__Exercise goal__.
Each entry below is to be given again word for word, with no pictures.

----- Record extracts -----

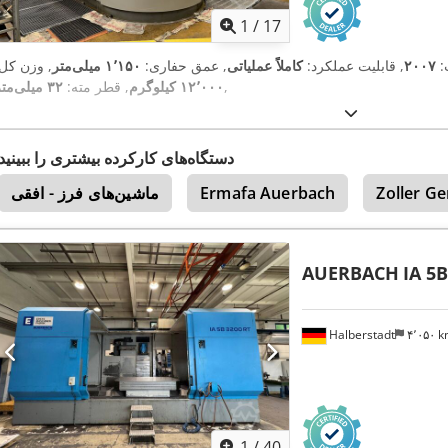
1
/
17
:
۲۰۰۷
, قابلیت عملکرد:
کاملاً عملیاتی
, عمق حفاری:
۱٬۱۵۰ میلی‌متر
, وزن کل:
,
۱۲٬۰۰۰ کیلوگرم
, قطر مته:
۳۲ میلی‌متر
دستگاه‌های کارکرده بیشتری را ببینید
Zoller G
Ermafa Auerbach
ماشین‌های فرز - افقی
AUERBACH
IA 5B
Halberstadt
۴٬۰۵۰ 
1
/
40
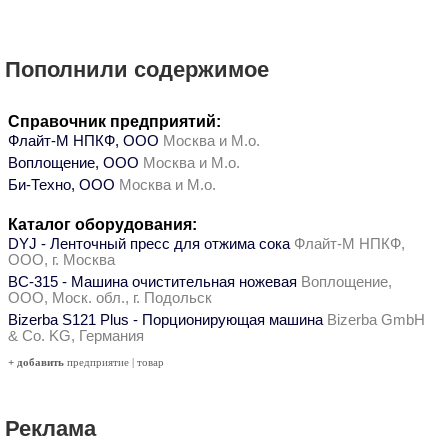
Пополнили содержимое
Справочник предприятий:
Флайт-М НПКФ, ООО
Москва и М.о.
Воплощение, ООО
Москва и М.о.
Би-Техно, ООО
Москва и М.о.
Каталог оборудования:
DYJ - Ленточный пресс для отжима сока
Флайт-М НПКФ,
ООО, г. Москва
ВС-315 - Машина очистительная ножевая
Воплощение,
ООО, Моск. обл., г. Подольск
Bizerba S121 Plus - Порционирующая машина
Bizerba GmbH
& Co. KG, Германия
+ добавить
предприятие
|
товар
Реклама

-----

__Task answer__.
1
/
17
:
۲۰۰۷
, قابلیت عملکرد:
کاملاً عملیاتی
, عمق حفاری:
۱٬۱۵۰ میلی‌متر
, وزن کل:
,
۱۲٬۰۰۰ کیلوگرم
, قطر مته:
۳۲ میلی‌متر
دستگاه‌های کارکرده بیشتری را ببینید
Zoller G
Ermafa Auerbach
ماشین‌های فرز - افقی
AUERBACH
IA 5B
Halberstadt
۴٬۰۵۰ 
1
/
40
Пополнили содержимое
Справочник предприятий:
Флайт-М НПКФ, ООО
Москва и М.о.
Воплощение, ООО
Москва и М.о.
Би-Техно, ООО
Москва и М.о.
Каталог оборудования:
DYJ - Ленточный пресс для отжима сока
Флайт-М НПКФ,
ООО, г. Москва
ВС-315 - Машина очистительная ножевая
Воплощение,
ООО, Моск. обл., г. Подольск
Bizerba S121 Plus - Порционирующая машина
Bizerba GmbH
& Co. KG, Германия
+ добавить
предприятие
|
товар
Реклама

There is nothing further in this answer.